É mais ou menos isso que diz a nova versão do projeto de lei do Código Florestal Brasileiro, o substitutivo do Senado, com votação na Câmara prevista para março.
Dentre outras medidas escandalosas, há um artigo que permite o desmatamento de Áreas de Preservação Permanente (APP’s) para a Copa do Mundo de 2014 e as Olimpíadas de 2016:
“A intervenção ou a supressão de vegetação nativa em Área de Preservação Permanente somente ocorrerá nas hipóteses de utilidade pública, de interesse social ou de baixo impacto ambiental previstas nesta Lei”. Por interesse social o código define: “a implantação de infraestrutura pública destinada a esportes, lazer e atividades educacionais e culturais ao ar livre em áreas urbanas e rurais consolidadas”.
Para a gente entender melhor a gravidade do tema, é importante dizer que o CONAMA define que as APP’s têm a “função ambiental de preservar os recursos hídricos, a paisagem, a estabilidade geológica, a biodiversidade, o fluxo gênico de fauna e flora, proteger o solo e assegurar o bem estar das populações humanas”. Como exemplo estão as áreas de mananciais, as encostas com mais de 45 graus de declividade, os manguezais e as matas ciliares.
Estas áreas são tão importantes que a lei de crimes ambientais (9.605/98) prevê que qualquer intervenção não autorizada em APP’s é passível de pena de detenção de um a três anos e multa de até R$ 50.000,00 por hectare danificado. Tudo isso vai abaixo em nome dos megaeventos se o novo Código Florestal for aprovado como está.
Para o professor do Departamento de Ciências Florestais da Universidade de São Paulo, Pedro Henrique Santin Brancalion, isso colocará em risco não só o meio ambiente mas as próprias obras. “Construir em área de declive, por exemplo, onde geralmente há trombas d’agua que se deslocam em períodos de chuvas podem criar situações de tragédia como as que a gente vê na região serrana do Rio.
A instabilidade do solo também gera riscos. APP’s não são os locais mais seguros para se construir. Isso sem falar nos danos à natureza, pensando apenas na segurança das pessoas”. O professor aponta outra falha do projeto neste sentido: “Há um artigo que permite a construção de casas populares em manguezais. São áreas super instáveis! Pode porque é a população de baixa renda que vai morar ali?”
No dossiê preparado por movimentos sociais e divulgado pela Pública “Mega-eventos e violações de Direitos Humanos no Brasil”, é feita uma denúncia que mostra o quanto o projeto pode agravar a situação de populações vulneráveis que vivem nestas áreas. Segundo o documento, além do desmatamento já estar acontecendo, pessoas estão sendo retiradas de APP’s para que depois os locais recebam empreendimentos de interesse do mercado através da mudança na legilação estadual ou municipal:
“O Plano Diretor de Porto Alegre (…) já vem sendo descaracterizado e desvirtuado por leis complementares que submetem a cidade aos empreendimentos associados à Copa 2014, (…). Foram realizadas alterações no zoneamento ampliando índices construtivos e reduzindo áreas de APP”. Ainda segundo o dossiê, alterações urbanísticas sem estudos de impacto ambiental também já estão sendo feitas no Rio de Janeiro e Salvador.

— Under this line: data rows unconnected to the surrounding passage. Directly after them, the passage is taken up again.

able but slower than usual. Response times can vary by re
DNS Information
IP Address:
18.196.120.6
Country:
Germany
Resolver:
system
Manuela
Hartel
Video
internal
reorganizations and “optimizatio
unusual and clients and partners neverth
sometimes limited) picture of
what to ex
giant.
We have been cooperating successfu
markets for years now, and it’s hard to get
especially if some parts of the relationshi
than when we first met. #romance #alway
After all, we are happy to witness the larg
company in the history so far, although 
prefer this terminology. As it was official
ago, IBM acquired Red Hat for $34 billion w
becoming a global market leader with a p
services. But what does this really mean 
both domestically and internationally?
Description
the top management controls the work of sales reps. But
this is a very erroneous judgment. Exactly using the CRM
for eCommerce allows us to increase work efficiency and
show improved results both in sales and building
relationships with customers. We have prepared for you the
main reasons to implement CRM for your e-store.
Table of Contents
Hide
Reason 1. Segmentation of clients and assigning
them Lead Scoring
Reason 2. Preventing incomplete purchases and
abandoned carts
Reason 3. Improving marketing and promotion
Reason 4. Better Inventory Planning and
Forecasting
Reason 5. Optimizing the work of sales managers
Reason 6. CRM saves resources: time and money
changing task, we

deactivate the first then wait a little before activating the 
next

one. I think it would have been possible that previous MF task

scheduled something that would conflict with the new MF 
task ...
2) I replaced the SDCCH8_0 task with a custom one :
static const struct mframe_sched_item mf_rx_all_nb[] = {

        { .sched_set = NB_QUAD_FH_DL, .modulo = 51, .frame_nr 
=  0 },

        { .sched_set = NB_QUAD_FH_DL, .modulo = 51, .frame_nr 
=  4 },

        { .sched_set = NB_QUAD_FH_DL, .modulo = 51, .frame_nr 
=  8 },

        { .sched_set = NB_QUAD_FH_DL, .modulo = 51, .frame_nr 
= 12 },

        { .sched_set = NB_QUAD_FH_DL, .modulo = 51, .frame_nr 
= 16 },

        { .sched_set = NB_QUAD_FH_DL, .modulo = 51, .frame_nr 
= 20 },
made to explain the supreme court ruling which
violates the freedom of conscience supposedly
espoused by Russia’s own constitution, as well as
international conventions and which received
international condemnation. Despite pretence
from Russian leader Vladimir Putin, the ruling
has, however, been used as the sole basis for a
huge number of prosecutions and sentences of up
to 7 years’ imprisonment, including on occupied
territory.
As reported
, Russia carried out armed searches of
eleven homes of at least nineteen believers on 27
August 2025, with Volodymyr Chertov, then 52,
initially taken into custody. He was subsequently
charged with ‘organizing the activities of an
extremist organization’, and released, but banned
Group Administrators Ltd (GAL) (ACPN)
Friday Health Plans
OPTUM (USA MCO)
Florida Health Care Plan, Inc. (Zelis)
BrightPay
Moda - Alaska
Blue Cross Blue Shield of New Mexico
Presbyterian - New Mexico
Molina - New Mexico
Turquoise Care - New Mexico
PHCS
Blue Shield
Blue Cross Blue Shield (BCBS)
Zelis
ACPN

Raquel Rolnik, relatora da ONU para o direito à moradia adequada, pronunciou-se sobre assunto no ano passado escrevendo na revista Carta Capital que “o que acontece em Porto Alegre mostra, na verdade, que a Copa de 2014 está sendo usada como motivo para que se altere o regime urbanístico das cidades brasileiras sem critérios, sem estudos e sem os processos de discussão públicos e participativos necessários.”
Pedro Henrique Santin engrossa este coro: “Todo o processo de discussão do novo código não foi feita de forma democrática: “É preciso que a população se mantenha atenta e cobre que o projeto de lei seja bem pensado. Depois de aprovado não haverá muito a se fazer”.